A huge amount of data is generated daily in companies, so tools are needed for its processing and analysis, its conversion into useful and profitable knowledge for organizations and to help them in decision making.
The term Big Data refers to the set of large and complex data that traditional tools, such as relational databases, are unable to process in an acceptable time range or within a reasonable cost range. The problems occur in data extraction, searches, flows or movements, storage, processing and analysis, since traditional tools, as already mentioned, cannot solve them.
Thus, in recent years, trends and the concept of Big Data have arisen to refer to voluminous data sets that exceed the handling capacity of traditional tools (usually in the range of terabytes, petabytes and higher magnitudes). Data volume, however, is not the only property important to its definition.
Data sources are very numerous, but today, in addition to data from traditional sources, information systems, corporate (transactional) databases, and archives that typically handle structured data with defined formats, are fed with large volumes of data that have different formats, unstructured and semi-structured. These large volumes of data are known as Big Data and cannot be processed using traditional relational database tools or, if such tasks could be performed, the processing times would be enormous. Consequently, techniques and tools different from the traditional ones are needed for their efficient and reliable processing. Data currently comes from numerous sources, as already mentioned:
- Information systems (ERP, CRM, SCM, GIS)
- Legacy data (from old databases)
- Relational databases and archives
- E-mails
- Text messages
- XML files
- Web portals
- Social media (b/ogs, social networks, wikis)
- Private networks
- Multimedia (images, sound, video)
- Streaming data (continuous data flow, text, video, audio)
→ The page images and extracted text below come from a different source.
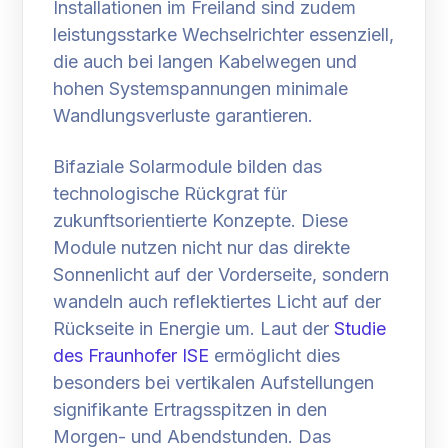
Installationen im Freiland sind zudem
leistungsstarke Wechselrichter essenziell,
die auch bei langen Kabelwegen und
hohen Systemspannungen minimale
Wandlungsverluste garantieren.
Bifaziale Solarmodule bilden das
technologische Rückgrat für
zukunftsorientierte Konzepte. Diese
Module nutzen nicht nur das direkte
Sonnenlicht auf der Vorderseite, sondern
wandeln auch reflektiertes Licht auf der
Rückseite in Energie um. Laut der
Studie
des Fraunhofer ISE
ermöglicht dies
besonders bei vertikalen Aufstellungen
signifikante Ertragsspitzen in den
Morgen- und Abendstunden. Das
- Machine data (M2M, machine to machine)
- Sensors
- Biometric data
- Human-generated data
Structured data, or table-like data, comes from traditional databases and archives. The rest of the data is known as unstructured data or semi-structured data and is very difficult to handle by traditional tools. For these reasons the new trend called Big Data has appeared.
Definition of Big Data
The term Big Data was coined by Doug Laney, an analyst at the consulting firm Gartner, in 2001, to refer to the entire set of data whose quantity or volume -usually terabytes or petabytes-, speed and variety exceed the capacity of traditional tools to manipulate and process the information. Laney was referring not only to the volume of data, but also to the speed of data generation and the wide variety of formats. This model is known as the 3V model of Big Data:
- Volume: Overall size of the data set, terabytes and petabytes, although many companies already generate exabytes of information.
- Velocity: Time used in generating the data, as well as the speed at which it needs to be processed: in real time or near real time.
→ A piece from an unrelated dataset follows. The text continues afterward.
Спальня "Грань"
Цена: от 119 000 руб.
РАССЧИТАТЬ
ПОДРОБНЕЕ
- Variety: Wide range of data that can be contained in data sets that come from very diverse sources: web pages, text, audio, video, photographs, sensors, machine data, mobile device data, and so on. Data are classified into three types: structured (data from relational and legacy databases, in table format), unstructured (audio, text, photographs), semi-structured (text files, XML files, etc.).
Bernard Marr, one of the great gurus of Big Data, naturally considers that all kinds of data are tracked and stored and that large volumes of data are accessed; however, Marr states that the real value of Big Data is not in the large volumes of data and their three fundamental properties, but in what we can do with them. It’s not the amount of information that makes the difference, it’s our ability to analyze large, complex sets that go beyond anything we could have done before and its overall impact is the analysis of that data, the great ability to turn huge amounts of complex data into value.
Types of Data in Big data
Structured data: Traditional data stored in rows and columns (tables) and are the most commonly used in ordinary organizational files and databases.
Semi-structured data: These data do not conform to a fixed and explicit schema; they are not limited to specific fields, they maintain markers to separate elements. They have little regular information, so they cannot be managed in a standard way; they use hypertext markup or extensible markup languages. Examples of such data are XML documents, HTML, sensor data, and so on.
Unstructured data: This is the most complex data; it is presented in formats that cannot be easily manipulated by relational databases: Word files, PDFs, PPT, spreadsheets, multimedia documents, audio, voice, video, photographs, e-mails.